SET ##GLOBAL.wait_timeout=300;
SET ##LOCAL.wait_timeout=300; -- OR current session only
Where 300 is the number of seconds you think the maximum time the query could take.
Further information on how to deal with Mysql connection issues.
EDIT: Two other settings you may want to also use is net_write_timeout and net_read_timeout.
In MAMP (non-pro version) I added
--max_allowed_packet=268435456
to ...\MAMP\bin\startMysql.sh
Credits and more details here
If you are using xampp server :
Go to xampp -> mysql -> bin -> my.ini
Change below parameter :
max_allowed_packet = 500M
innodb_log_file_size = 128M
This helped me a lot :)
This error is occur due to expire of wait_timeout .
Just go to mysql server check its wait_timeout :
mysql> SHOW VARIABLES LIKE 'wait_timeout'
mysql> set global wait_timeout = 600 # 10 minute or maximum wait time
out you need
http://sggoyal.blogspot.in/2015/01/2006-mysql-server-has-gone-away.html
I was getting this same error on my DigitalOcean Ubuntu server.
I tried changing the max_allowed_packet and the wait_timeout settings but neither of them fixed it.
It turns out that my server was out of RAM. I added a 1GB swap file and that fixed my problem.
Check your memory with free -h to see if that's what's causing it.
On windows those guys using xampp should use this path xampp/mysql/bin/my.ini and change max_allowed_packet(under section[mysqld])to your choice size.
e.g
max_allowed_packet=8M
Again on php.ini(xampp/php/php.ini) change upload_max_filesize the choice size.
e.g
upload_max_filesize=8M
Gave me a headache for sometime till i discovered this. Hope it helps.
It was RAM problem for me.
I was having the same problem even on a server with 12 CPU cores and 32 GB RAM. I researched more and tried to free up RAM. Here is the command I used on Ubuntu 14.04 to free up RAM:
sync && echo 3 | sudo tee /proc/sys/vm/drop_caches
And, it fixed everything. I have set it under cron to run every hour.
crontab -e
0 * * * * bash /root/ram.sh;
And, you can use this command to check how much free RAM available:
free -h
And, you will get something like this:
total used free shared buffers cached
Mem: 31G 12G 18G 59M 1.9G 973M
-/+ buffers/cache: 9.9G 21G
Swap: 8.0G 368M 7.6G
In my case it was low value of open_files_limit variable, which blocked the access of mysqld to data files.
I checked it with :
mysql> SHOW VARIABLES LIKE 'open%';
+------------------+-------+
| Variable_name | Value |
+------------------+-------+
| open_files_limit | 1185 |
+------------------+-------+
1 row in set (0.00 sec)
After I changed the variable to big value, our server was alive again :
[mysqld]
open_files_limit = 100000
This generally indicates MySQL server connectivity issues or timeouts.

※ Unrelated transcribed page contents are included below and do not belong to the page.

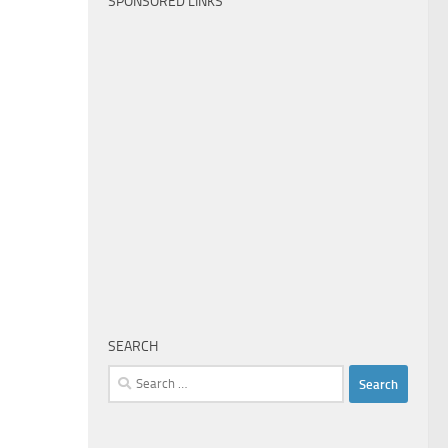
SPONSORED LINKS
SEARCH
Search
for: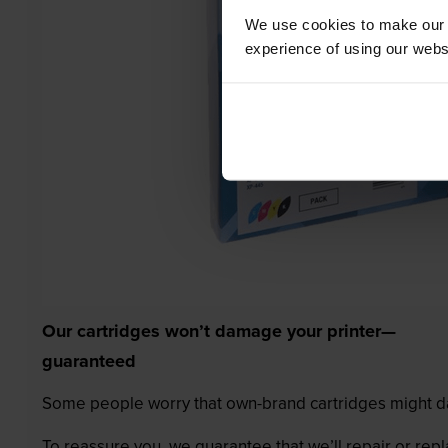
We use cookies to make our w
experience of using our websit
Our cartridges won’t damage your printer—
guaranteed
Some people worry that own-brand cartridges might da
To reassure you, we guarantee that we’ll repair or rep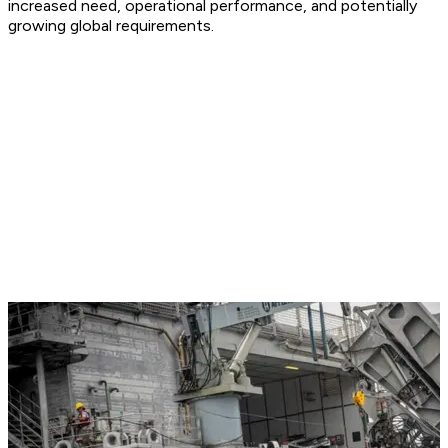
increased need, operational performance, and potentially
growing global requirements.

Can generally be solved by changing wait_timeout and max_allowed_packet in my.cnf or similar.
I would suggest these values:
wait_timeout = 28800
max_allowed_packet = 8M
If you are using the 64Bit WAMPSERVER, please search for multiple occurrences of max_allowed_packet because WAMP uses the value set under [wampmysqld64] and not the value set under [mysqldump], which for me was the issue, I was updating the wrong one. Set this to something like max_allowed_packet = 64M.
Hopefully this helps other Wampserver-users out there.
There is an easier way if you are using XAMPP.
Open the XAMPP control panel, and click on the config button in mysql section.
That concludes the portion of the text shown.